CFR-Edge

A Counterfactual Regret Minimization poker solver written in C++17, with a static Next.js front end for inspecting the strategies it produces.

CFR-Edge solves imperfect-information poker by repeatedly walking the game tree, accumulating the regret of not having taken each action, and averaging the resulting strategies into an approximate Nash equilibrium. One engine drives three games of growing size: Kuhn Poker (12 information sets), Leduc Hold'em (288), and abstracted heads-up no-limit Texas Hold'em (33,260). For the two small games it also computes the exact best response to the average strategy, so the distance from equilibrium is measured rather than assumed. On Kuhn Poker, whose equilibrium is known and has exploitability exactly zero, the solver's average strategy reaches an exact best-response exploitability of 4.409 × 10⁻⁴ after 10,000 iterations.

An illustrative heads-up hand played by the solver against itself. Both seats follow the trained strategy, and the bet sizes are the solver's 33%, 75%, and 100% pot action abstraction. CFR-Edge computes the equilibrium; the table is where those decisions play out.

Build the solver and run every experiment:
cmake -B build -DCMAKE_BUILD_TYPE=Release
cmake --build build --config Release
./build/cfr_solver

Highlights

Three CFR variants (CFR, CFR+, DCFR) share one traversal core and are selected per run, so their convergence can be compared directly on the same trees.
Exact best-response exploitability for Kuhn and Leduc, computed by enumerating all deals (6 for Kuhn, 120 for Leduc) and grouping deals by information set, so the best-responding player cannot secretly play different actions in situations it cannot tell apart.
On Kuhn Poker, where the equilibrium exploitability is exactly 0, DCFR reaches 4.409 × 10⁻⁴ after 10,000 iterations in about 0.02 seconds per run.
Leduc Hold'em solved over its full 288-information-set tree, with exact exploitability between 3.834 × 10⁻³ and 7.873 × 10⁻³ depending on the variant.
Heads-up no-limit Texas Hold'em scaled to 33,260 information sets through MCCFR external sampling, a 169-class preflop abstraction with suit isomorphism, and post-flop strength buckets.
AVX2 and SSE2 batch regret matching over a structure-of-arrays store, with a scalar fallback so the same code builds anywhere.
The C++ solver and the Next.js viewer stay fully decoupled through static JSON bundles, so the front end runs with no server, API, or solver binary.

How it works

A poker hand is a tree of decisions in which each player sees only part of the state.
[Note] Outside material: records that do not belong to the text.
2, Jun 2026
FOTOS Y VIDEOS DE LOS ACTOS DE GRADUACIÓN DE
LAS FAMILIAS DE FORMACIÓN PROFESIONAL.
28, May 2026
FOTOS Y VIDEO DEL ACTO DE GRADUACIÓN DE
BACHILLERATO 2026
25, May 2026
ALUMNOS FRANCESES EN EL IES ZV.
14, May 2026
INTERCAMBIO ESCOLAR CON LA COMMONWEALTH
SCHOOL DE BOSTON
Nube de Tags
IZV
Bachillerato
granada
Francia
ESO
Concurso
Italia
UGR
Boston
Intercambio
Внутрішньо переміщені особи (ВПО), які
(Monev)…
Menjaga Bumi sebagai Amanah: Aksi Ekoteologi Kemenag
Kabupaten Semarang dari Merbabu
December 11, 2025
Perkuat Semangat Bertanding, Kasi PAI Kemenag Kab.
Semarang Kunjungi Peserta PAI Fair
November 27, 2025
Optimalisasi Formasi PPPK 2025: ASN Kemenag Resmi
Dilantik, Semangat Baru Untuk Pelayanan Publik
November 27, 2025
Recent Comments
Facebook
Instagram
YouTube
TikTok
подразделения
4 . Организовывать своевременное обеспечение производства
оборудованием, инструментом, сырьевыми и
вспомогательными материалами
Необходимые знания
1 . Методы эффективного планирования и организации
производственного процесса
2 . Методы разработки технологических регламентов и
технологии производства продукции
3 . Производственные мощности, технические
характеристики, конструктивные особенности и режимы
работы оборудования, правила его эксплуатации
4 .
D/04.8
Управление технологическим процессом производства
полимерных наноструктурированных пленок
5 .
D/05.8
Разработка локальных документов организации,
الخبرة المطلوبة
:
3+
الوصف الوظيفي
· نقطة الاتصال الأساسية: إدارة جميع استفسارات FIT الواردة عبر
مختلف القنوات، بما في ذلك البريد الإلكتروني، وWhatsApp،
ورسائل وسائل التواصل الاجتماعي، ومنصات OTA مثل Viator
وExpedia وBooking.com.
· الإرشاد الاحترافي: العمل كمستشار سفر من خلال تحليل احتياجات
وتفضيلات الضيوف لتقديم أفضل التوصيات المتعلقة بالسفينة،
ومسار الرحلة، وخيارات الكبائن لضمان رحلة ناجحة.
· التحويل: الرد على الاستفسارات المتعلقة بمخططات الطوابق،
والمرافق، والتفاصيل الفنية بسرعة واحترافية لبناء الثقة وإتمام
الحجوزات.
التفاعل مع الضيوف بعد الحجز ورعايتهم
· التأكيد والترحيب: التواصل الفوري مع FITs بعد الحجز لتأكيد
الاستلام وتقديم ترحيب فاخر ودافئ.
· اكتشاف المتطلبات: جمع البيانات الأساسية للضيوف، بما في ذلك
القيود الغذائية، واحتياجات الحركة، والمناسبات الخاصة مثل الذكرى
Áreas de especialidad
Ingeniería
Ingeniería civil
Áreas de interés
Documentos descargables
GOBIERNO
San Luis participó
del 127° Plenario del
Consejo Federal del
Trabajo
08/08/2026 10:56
An information set is everything one player can observe at a decision point (its own cards and the public betting history) and nothing else. CFR plays the game against itself for many iterations. At every information set it tracks, for each action, how much better off it would have been had it always taken that action, weighted by the probability the opponent's play would have led there. Those cumulative regrets are turned into the next iteration's strategy by regret matching (play each action in proportion to its positive regret). The strategy that converges to equilibrium is not the last one played but the average of all of them, which is what the solver stores and exports.

Exploitability measures how far a strategy is from equilibrium: it is the average amount a perfectly best-responding opponent can win against it, in the game's own payoff units. It is zero at a Nash equilibrium and positive otherwise.

The three variants

All three variants share the same tree traversal and regret-matching step. They differ only in how negative regrets are handled and how much each iteration contributes to the stored average strategy.
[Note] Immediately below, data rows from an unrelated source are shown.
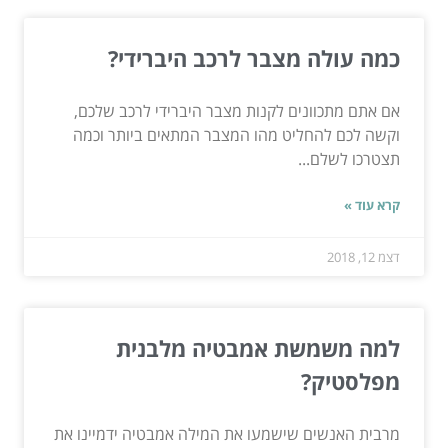
כמה עולה מצבר לרכב היברידי?
אם אתם מתכוונים לקנות מצבר היברידי לרכב שלכם,
וקשה לכם להחליט מהו המצבר המתאים ביותר וכמה
תצטרכו לשלם...
קרא עוד »
דצמ 12, 2018
למה משמשת אמבטיה מלבנית
מפלסטיק?
מרבית האנשים שישמעו את המילה אמבטיה ידמיינו את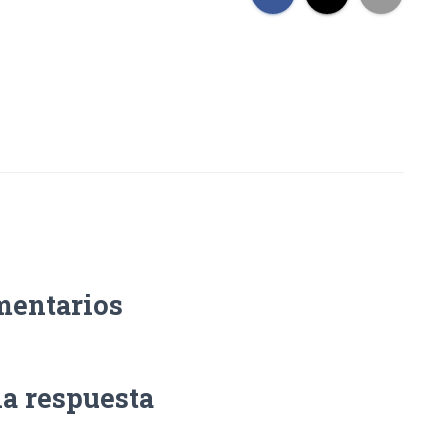
mentarios
na respuesta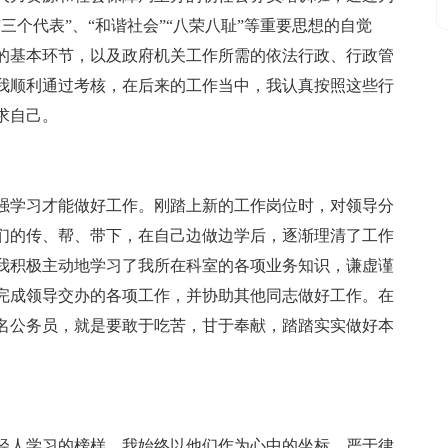
三个代表”、“和谐社会”“八荣八耻”等重要思想的自觉
的基本环节，以及政府机关工作所需的依法行政、行政管
我顺利通过考核，在后来的工作当中，我认真按照这些行
求自己。
强学习才能做好工作。刚踏上新的工作岗位时，对领导分
们的传、帮、带下，在自己边做边学后，逐渐理清了工作
我积极主动地学习了我所在科室的各项业务知识，谦虚谨
完成领导交办的各项工作，并协助其他同志做好工作。在
名公务员，就是要敢于吃苦，甘于奉献，踏踏实实做好本
轻人学习的榜样，我始终以他们作为心中的坐标，严于律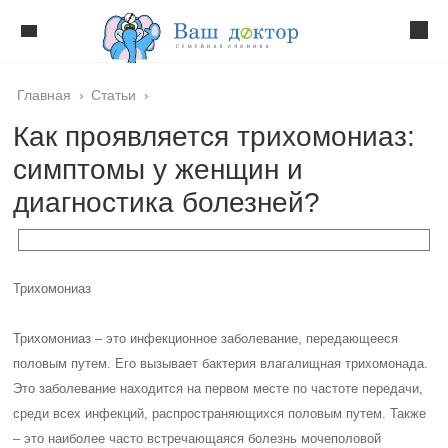
Главная
›
Статьи
›
Как проявляется трихомониаз:
симптомы у женщин и
диагностика болезней?
Трихомониаз
Трихомониаз – это инфекционное заболевание, передающееся
половым путем. Его вызывает бактерия влагалищная трихомонада.
Это заболевание находится на первом месте по частоте передачи,
среди всех инфекций, распространяющихся половым путем. Также
– это наиболее часто встречающаяся болезнь мочеполовой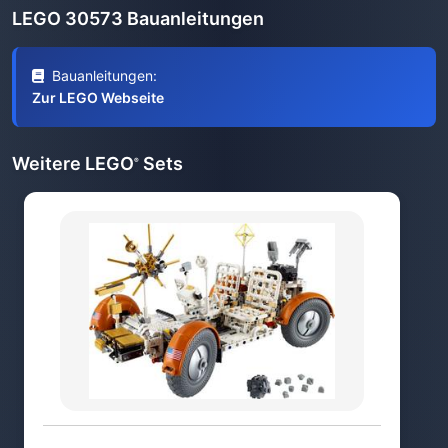
LEGO 30573 Bauanleitungen
Bauanleitungen:
Zur LEGO Webseite
Weitere LEGO
Sets
®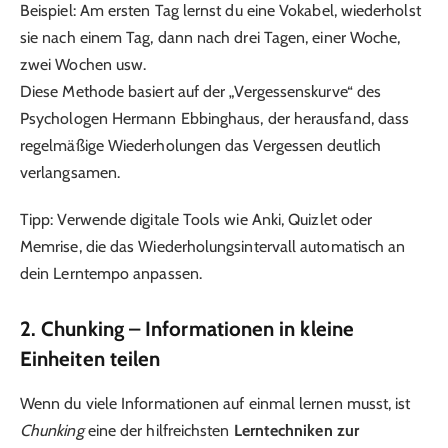
Beispiel: Am ersten Tag lernst du eine Vokabel, wiederholst
sie nach einem Tag, dann nach drei Tagen, einer Woche,
zwei Wochen usw.
Diese Methode basiert auf der „Vergessenskurve“ des
Psychologen Hermann Ebbinghaus, der herausfand, dass
regelmäßige Wiederholungen das Vergessen deutlich
verlangsamen.
Tipp: Verwende digitale Tools wie Anki, Quizlet oder
Memrise, die das Wiederholungsintervall automatisch an
dein Lerntempo anpassen.
2. Chunking – Informationen in kleine
Einheiten teilen
Wenn du viele Informationen auf einmal lernen musst, ist
Chunking
eine der hilfreichsten
Lerntechniken zur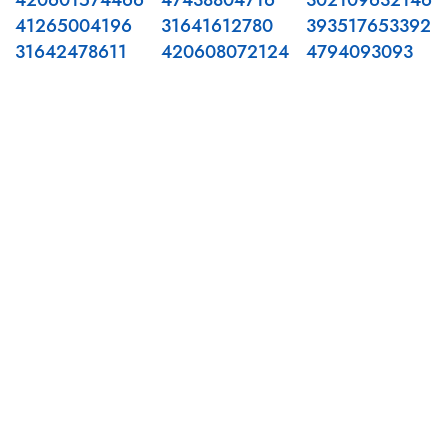
420601574466
47438804716
302109632146
41265004196
31641612780
393517653392
31642478611
420608072124
4794093093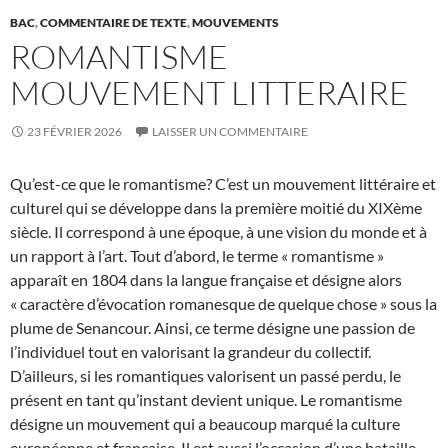
BAC
,
COMMENTAIRE DE TEXTE
,
MOUVEMENTS
ROMANTISME
MOUVEMENT LITTERAIRE
23 FÉVRIER 2026
LAISSER UN COMMENTAIRE
Qu’est-ce que le romantisme? C’est un mouvement littéraire et
culturel qui se développe dans la première moitié du XIXème
siècle. Il correspond à une époque, à une vision du monde et à
un rapport à l’art. Tout d’abord, le terme « romantisme »
apparaît en 1804 dans la langue française et désigne alors
« caractère d’évocation romanesque de quelque chose » sous la
plume de Senancour. Ainsi, ce terme désigne une passion de
l’individuel tout en valorisant la grandeur du collectif.
D’ailleurs, si les romantiques valorisent un passé perdu, le
présent en tant qu’instant devient unique. Le romantisme
désigne un mouvement qui a beaucoup marqué la culture
européenne et française. Il est aussi l’occasion d’une bataille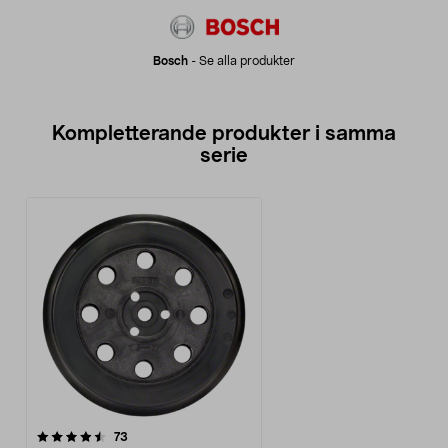
Bosch
-
Se alla produkter
Kompletterande produkter i samma
serie
recensioner
73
Variant	Negative regrets	Positive-regret discount	Average-strategy weight
CFR	kept	none	1
CFR+	floored to 0 each iteration	none	t
DCFR	floored to 0 each iteration	multiplied by t^1.5 / (t^1.5 + 1)	t²

DCFR uses the discounting scheme of Brown and Sandholm (2019): it down-weights the noisy early iterations and the regrets they produce. The factors above (alpha = 1.5 for the discount, quadratic strategy weighting) are the values used in the code.

The three games

Game	Information sets	Method	Exploitability
Kuhn Poker	12	Full-tree CFR, exact best response over 6 deals	Exact
Leduc Hold'em	288	Full-tree CFR, exact best response over 120 deals	Exact
HUNL Texas Hold'em	33,260	MCCFR external sampling, 169-class preflop plus 8 strength buckets	Regret proxy

Kuhn and Leduc are small enough to traverse completely, so their exploitability is the true best-response value, not an estimate. Texas Hold'em is far too large for that. It is handled with Monte Carlo CFR using external sampling: each iteration samples one full deal, expands every action for the traversing player, and samples a single action for the opponent from the current strategy. Cards are abstracted into 169 canonical preflop classes (suit isomorphism collapses the 1,326 starting hands) and, after the flop, into 8 buckets by 7-card hand-evaluation rank. Bet sizes are 33%, 75%, and 100% of the pot plus all-in, capped at four bets per street, with 100 big-blind stacks.

Engine components

Component	Location	Role
Variant engine	`src/cfr.cpp`, `include/cfr.h`	Training dispatch and the structure-of-arrays Kuhn path
Kuhn Poker	`src/kuhn.cpp`	Traversal, information-set keys, exact best response
Leduc Hold'em	`src/leduc.cpp`, `include/leduc_utils.h`	Two-round tree, showdown, exact best response
Texas Hold'em	`src/holdem.cpp`	MCCFR external sampling and card abstraction
Hand evaluator	`src/hand_eval.cpp`	5- and 7-card hand ranking into the nine standard categories
Abstraction	`src/abstraction.cpp`	Card buckets and action reduction for Leduc
SIMD kernels	`include/simd_utils.h`	AVX2 and SSE2 batch regret matching, flooring, and discounting
SoA store	`include/soa_store.h`	Action-major storage grouped by action count for batch updates
JSON export	`include/json_output.h`, `src/json_exporter.cpp`	Strategy bundles for the viewer
Web viewer	`web/`	Next.js app reading the static bundles

The structure-of-arrays store groups information sets by their number of actions and lays out regrets action-major, so regret matching can run across many nodes at once. The SIMD kernels process four double-precision values per AVX2 instruction (two under SSE2), and fall back to scalar code when neither is available. The store provides two-action and three-action kernels and is exercised by the Kuhn solver; the larger games use the per-node layout.

Web viewer

The front end is a Next.js 16 and React 19 application (TypeScript, Tailwind, Recharts, D3, three.js, Zustand). It reads only the JSON under web/public/strategies/, so it deploys as static files. It provides:

a convergence view that plots CFR, CFR+, and DCFR exploitability together and scrubs the strategy through stored iteration snapshots,
a strategy explorer that lists every information set with its action probabilities, entropy, and largest regret, with filtering, sorting, and CSV export,
a Kuhn Poker table where you play against the solved DCFR strategy and each decision is scored against its exact expected value,
a 13 by 13 Texas Hold'em preflop range chart with raise, call, fold, and all-in views,
an annotated walkthrough of the core C++ snippets.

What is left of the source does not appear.